According to the charges and other information presented in court, Fayne is the sole owner of a Georgia corporation called Flame Trucking. On April 15, 2020, Fayne signed and submitted to United Community Bank (UCB) a PPP loan application in the name of Flame Trucking stating that the business had 107 employees and an average monthly payroll of $1,490,200. In seeking a loan in the amount of $3,725,500, Fayne certified that the loan proceeds would be used to “retain workers and maintain payroll or make mortgage interest payments, lease payments, and utility payments, as specified under the Paycheck Protection Program Rule.”
UCB ultimately funded the loan for $2,045,800. Within days, Fayne allegedly used more than $1.5 million of the PPP loan proceeds to purchase $85,000 in jewelry, including a Rolex Presidential watch, a diamond bracelet, a 5.73 carat diamond ring for himself, and to pay $40,000 for child support. Such payments are not an authorized use of PPP funds under the CARES Act.
On May 6, 2020, Fayne was interviewed by federal agents and admitted that he submitted a PPP loan application on behalf of Flame Trucking. Fayne claimed that he used all of the PPP loan proceeds to pay payroll and other business expenses incurred by Flame Trucking and denied using any of the PPP loan proceeds to pay his personal debts and expenses.

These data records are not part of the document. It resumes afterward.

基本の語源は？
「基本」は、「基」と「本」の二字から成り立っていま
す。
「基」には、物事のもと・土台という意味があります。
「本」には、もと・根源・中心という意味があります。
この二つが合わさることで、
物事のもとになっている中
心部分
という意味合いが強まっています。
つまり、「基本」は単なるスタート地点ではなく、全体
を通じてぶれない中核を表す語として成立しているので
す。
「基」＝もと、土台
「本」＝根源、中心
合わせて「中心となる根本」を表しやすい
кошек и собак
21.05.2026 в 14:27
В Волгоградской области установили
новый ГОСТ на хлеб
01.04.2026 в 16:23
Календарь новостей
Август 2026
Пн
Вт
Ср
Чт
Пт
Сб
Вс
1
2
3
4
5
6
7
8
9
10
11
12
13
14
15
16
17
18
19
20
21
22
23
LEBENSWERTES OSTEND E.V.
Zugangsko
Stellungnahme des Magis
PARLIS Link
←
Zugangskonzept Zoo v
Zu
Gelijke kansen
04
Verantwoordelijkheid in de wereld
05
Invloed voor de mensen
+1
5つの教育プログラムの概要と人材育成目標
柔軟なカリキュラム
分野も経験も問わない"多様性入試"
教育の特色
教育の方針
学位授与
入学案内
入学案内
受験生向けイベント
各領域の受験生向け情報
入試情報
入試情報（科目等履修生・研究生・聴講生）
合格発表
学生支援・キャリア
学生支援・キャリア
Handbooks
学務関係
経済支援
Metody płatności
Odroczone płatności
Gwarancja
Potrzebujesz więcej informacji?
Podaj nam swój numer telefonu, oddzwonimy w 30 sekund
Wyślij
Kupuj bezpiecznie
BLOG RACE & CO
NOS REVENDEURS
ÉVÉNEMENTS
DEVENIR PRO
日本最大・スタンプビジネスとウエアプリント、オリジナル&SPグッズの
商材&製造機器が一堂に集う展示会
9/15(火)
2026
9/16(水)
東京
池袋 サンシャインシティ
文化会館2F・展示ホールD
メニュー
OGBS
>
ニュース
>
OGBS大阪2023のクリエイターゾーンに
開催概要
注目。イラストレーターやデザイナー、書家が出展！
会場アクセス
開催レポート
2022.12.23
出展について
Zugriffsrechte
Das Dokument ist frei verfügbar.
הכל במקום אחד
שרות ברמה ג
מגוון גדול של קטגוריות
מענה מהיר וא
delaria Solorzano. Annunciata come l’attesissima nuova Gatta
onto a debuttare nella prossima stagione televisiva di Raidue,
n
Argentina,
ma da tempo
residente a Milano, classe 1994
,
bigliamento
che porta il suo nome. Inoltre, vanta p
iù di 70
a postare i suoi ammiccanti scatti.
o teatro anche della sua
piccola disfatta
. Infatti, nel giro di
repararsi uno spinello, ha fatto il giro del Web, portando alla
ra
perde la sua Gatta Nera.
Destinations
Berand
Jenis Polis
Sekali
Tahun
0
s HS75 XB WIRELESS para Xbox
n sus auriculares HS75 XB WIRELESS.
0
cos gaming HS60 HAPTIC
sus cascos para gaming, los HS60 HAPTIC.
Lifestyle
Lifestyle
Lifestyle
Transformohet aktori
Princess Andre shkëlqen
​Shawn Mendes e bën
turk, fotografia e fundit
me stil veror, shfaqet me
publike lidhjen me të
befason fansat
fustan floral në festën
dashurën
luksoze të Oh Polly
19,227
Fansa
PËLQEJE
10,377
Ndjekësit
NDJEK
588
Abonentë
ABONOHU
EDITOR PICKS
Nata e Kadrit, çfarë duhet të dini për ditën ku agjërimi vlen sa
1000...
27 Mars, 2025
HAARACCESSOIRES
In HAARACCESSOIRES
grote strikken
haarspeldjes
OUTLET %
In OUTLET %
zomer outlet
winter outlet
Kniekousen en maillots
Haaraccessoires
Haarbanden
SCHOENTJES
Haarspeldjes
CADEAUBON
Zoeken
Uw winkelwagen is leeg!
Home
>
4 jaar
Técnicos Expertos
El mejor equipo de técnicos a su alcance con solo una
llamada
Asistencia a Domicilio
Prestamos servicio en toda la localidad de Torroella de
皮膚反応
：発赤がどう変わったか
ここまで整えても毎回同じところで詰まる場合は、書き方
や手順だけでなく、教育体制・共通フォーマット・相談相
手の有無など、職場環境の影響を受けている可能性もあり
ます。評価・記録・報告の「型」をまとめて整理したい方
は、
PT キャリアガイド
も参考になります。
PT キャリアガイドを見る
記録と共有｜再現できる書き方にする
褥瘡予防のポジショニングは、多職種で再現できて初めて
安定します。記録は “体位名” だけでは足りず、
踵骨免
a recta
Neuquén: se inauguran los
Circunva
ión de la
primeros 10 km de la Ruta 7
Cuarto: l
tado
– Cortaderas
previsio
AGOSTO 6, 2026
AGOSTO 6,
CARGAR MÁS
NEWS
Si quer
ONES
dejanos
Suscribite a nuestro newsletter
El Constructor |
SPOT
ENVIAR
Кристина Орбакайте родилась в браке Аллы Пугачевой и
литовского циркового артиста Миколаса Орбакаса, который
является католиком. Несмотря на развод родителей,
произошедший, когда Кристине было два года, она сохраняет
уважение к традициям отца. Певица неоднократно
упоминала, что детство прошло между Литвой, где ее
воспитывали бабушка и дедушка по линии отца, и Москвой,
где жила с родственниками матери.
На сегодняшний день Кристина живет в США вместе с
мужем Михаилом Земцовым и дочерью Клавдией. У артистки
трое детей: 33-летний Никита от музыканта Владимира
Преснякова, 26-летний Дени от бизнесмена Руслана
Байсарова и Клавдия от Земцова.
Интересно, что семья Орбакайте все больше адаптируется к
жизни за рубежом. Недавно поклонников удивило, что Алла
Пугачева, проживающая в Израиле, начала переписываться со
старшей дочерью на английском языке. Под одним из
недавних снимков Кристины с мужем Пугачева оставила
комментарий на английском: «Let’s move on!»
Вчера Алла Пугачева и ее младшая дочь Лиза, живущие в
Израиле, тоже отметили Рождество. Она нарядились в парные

On May 11, 2020, agents executed a search at Fayne’s residence in Dacula and seized approximately $80,000 in cash, including $9,400 that Fayne had in his pockets, and the jewelry he purchased with the PPP funds, and further discovered a 2019 Rolls-Royce Wraith, which still had a temporary dealer tag on it. Agents also executed seizure warrants for three bank accounts that Fayne owned or controlled and seized approximately $503,000 in PPP funds.
The CARES Act is a federal law enacted on March 29, 2020, designed to provide emergency financial assistance to the millions of Americans who are suffering the economic effects caused by the COVID-19 pandemic. One source of relief provided by the CARES Act was the authorization of up to $349 billion in forgivable loans to small businesses for job retention and certain other expenses, through the PPP. In April 2020, Congress authorized over $300 billion in additional PPP funding.
The PPP allows qualifying small-businesses and other organizations to receive loans with a maturity of two years and an interest rate of 1 percent. PPP loan proceeds must be used by businesses on payroll costs, interest on mortgages, rent, and utilities. The PPP allows the interest and principal to be forgiven if businesses spend the proceeds on these expenses within eight weeks of receipt and use at least 75 percent of the forgiven amount for payroll.
The charges are merely an allegation and the defendant is presumed innocent until proven guilty beyond a reasonable doubt in a court of law.